In the global market, Xiaomi was once again overtaken by Apple and fell back to third. In China, xiaomi sales can only rank fifth. The main business is unfavorable, so that Xiaomi's stock price fell again. At present, Xiaomi's stock price is only HK$16.6, compared with HK$35.9 in January 2021, Xiaomi's stock price has fallen by more than 50%.

02

Car building to drag down Xiaomi ecology?

For Xiaomi, its revenue mainly comes from the smartphone business and the Xiaomi ecosystem, while the biggest expenditure is on its car-making plan.
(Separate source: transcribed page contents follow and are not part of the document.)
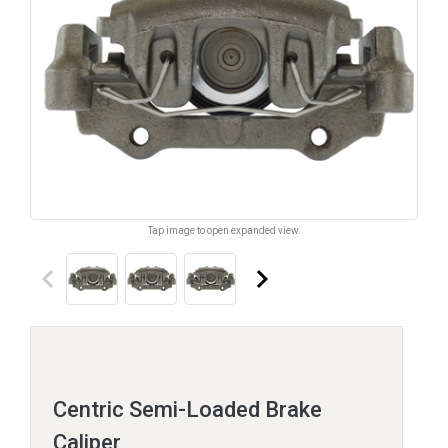
Tap image to open expanded view.
keyboard_arrow_left
keyboard_arrow_right
Centric Semi-Loaded Brake
Caliper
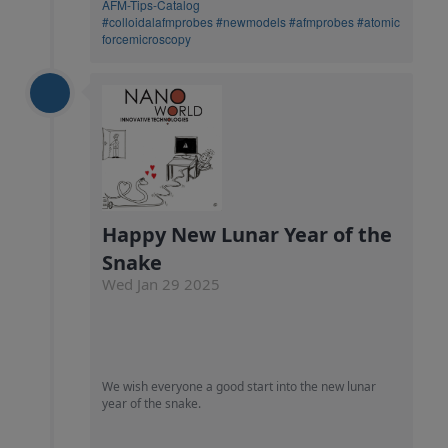
AFM-Tips-Catalog
#colloidalafmprobes
#newmodels
#afmprobes
#atomic
forcemicroscopy
Happy New Lunar Year of the
Snake
Wed Jan 29 2025
We wish everyone a good start into the new lunar
year of the snake.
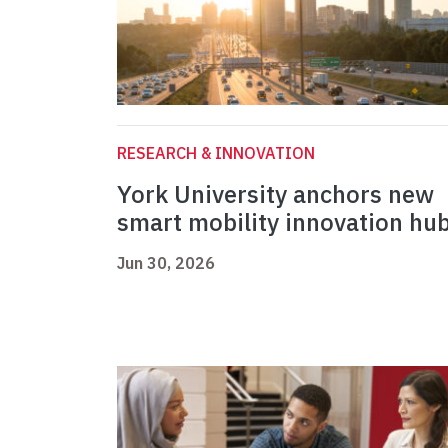
RESEARCH & INNOVATION
York University anchors new
smart mobility innovation hu
Jun 30, 2026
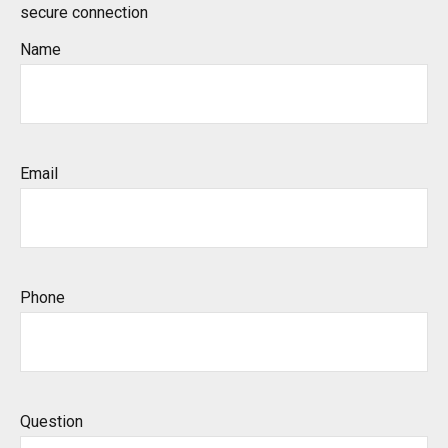
secure connection
Name
Email
Phone
Question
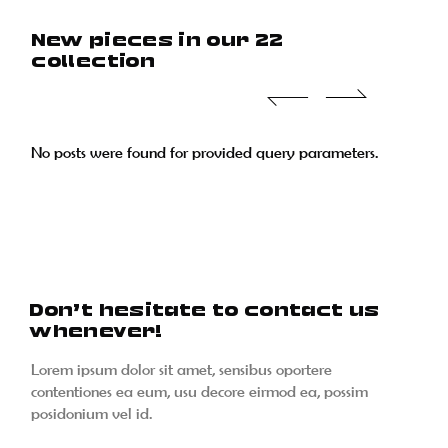
New pieces in our 22
collection
No posts were found for provided query parameters.
No posts were found for provided query parameters.
No posts were found for provided query parameters.
No posts were found for provided query parameters.
Don’t hesitate to contact us
whenever!
Lorem ipsum dolor sit amet, sensibus oportere
contentiones ea eum, usu decore eirmod ea, possim
posidonium vel id.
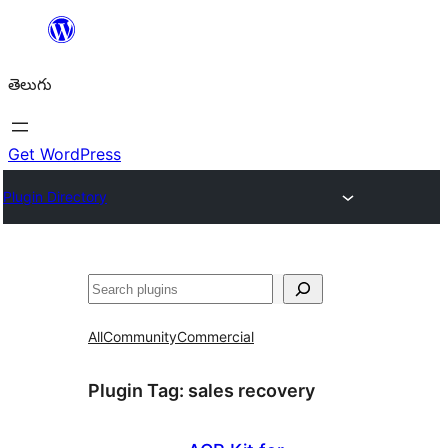
విషయానికి
వెళ్ళండి
తెలుగు
Get WordPress
Plugin Directory
వెతుకు
All
Community
Commercial
Plugin Tag:
sales recovery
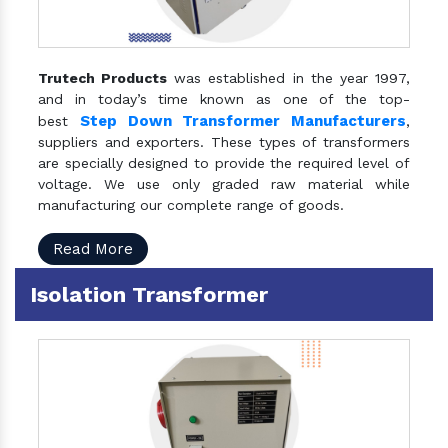
Trutech Products
was established in the year 1997,
and in today’s time known as one of the top-
Step Down Transformer Manufacturers
best
,
suppliers and exporters. These types of transformers
are specially designed to provide the required level of
voltage. We use only graded raw material while
manufacturing our complete range of goods.
Read More
Isolation Transformer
Data show that as of the end of 2020, xiaomi cash balance on the account of about 108 billion yuan, these money are in the mobile phone business, IoT and life consumer products business, earned hard-earned money, originally, if these cash into chip and mobile phone business research and development, millet's high-end road can go more smoothly, however, millet decided to invest money into the "cash black hole" - to build a car.

The car-making business requires a lot of capital investment, which will undoubtedly squeeze Xiaomi's research and development investment in the mobile phone business. It is difficult to say whether the quality problems of Xiaomi Mi 11 are directly related to its limited investment in research and development.

Building a car has obviously become a poison wrapped in honey. Whether it is Jia Yueting or Xu Jiayin, they are all dragged down by this business.

Stock price decline, internal and external troubles, millet is going to be dragged down by the car?

For Xiaomi, perhaps its "darkest hour" has not yet arrived. At present, another major source of income for Xiaomi, the Xiaomi ecological chain business, has also begun to show hidden worries. This is likely to make Xiaomi fall into the dilemma of "starting a business and spending all its budget in the middle".

At present, many companies on the xiaomi ecological chain have begun the process of "de-milletization", the reason is that the "exploitation" from millet is too fierce, resulting in its gross profit being too low.

Xiaomi, which has always emphasized cost performance, has announced that its hardware gross profit margin is not higher than 5%, and companies in the Xiaomi ecological chain must also follow such a value system.

From 2016 to 2018, the proportion of Millet channels in its main business income fell from 100% to 43.01%; at the same time, the gross profit margin of Stone Technology rose from 19.21% to 28.79%. After the listing, Stone Technology accelerated its "de-milletization", and its gross profit margin increased from 36.12% in 2019 to 61.32% in 2020.

Fengmi Technology has cooperated with Xiaomi since 2017, and its laser TV revenue in 2017 mainly came from Xiaomi, accounting for 95.43%, which made the gross profit margin of the business only 19.79%; in 2018, the proportion of Xiaomi's contribution revenue fell to 80.38%, and the overall gross profit margin of the business rose to 26.5%.

"If you have a disease in your heart, you will be afraid of it." For Xiaomi, whether it is car manufacturing, smart phones, or Xiaomi's ecological chain business, the problem has just emerged, but if it is not adjusted in time, Xiaomi may be difficult to achieve its desired goals in 2024.

Stock price decline, internal and external troubles, millet is going to be dragged down by the car?

For Xiaomi, there are two more very unfriendly messages.

First, Xiaomi fell into the layoff storm, according to media reports, Xiaomi in the 2021 performance score, forced all departments must have 10% of the employee performance of C, and twice performance of C, will be dissuaded. This is considered to be Xiaomi laying off employees in disguise. In response to the rumors of layoffs, Xiaomi denied it to the media.

Second, Yu Chengdong said in his internal speech that Huawei has designed a revolutionary folding screen product with an industry crushing effect, and after solving the chip production problem, Huawei's mobile phone business will return to the king.

Internal worries are gradually revealed, external troubles have not stopped, Xiaomi's 2022, obviously not good!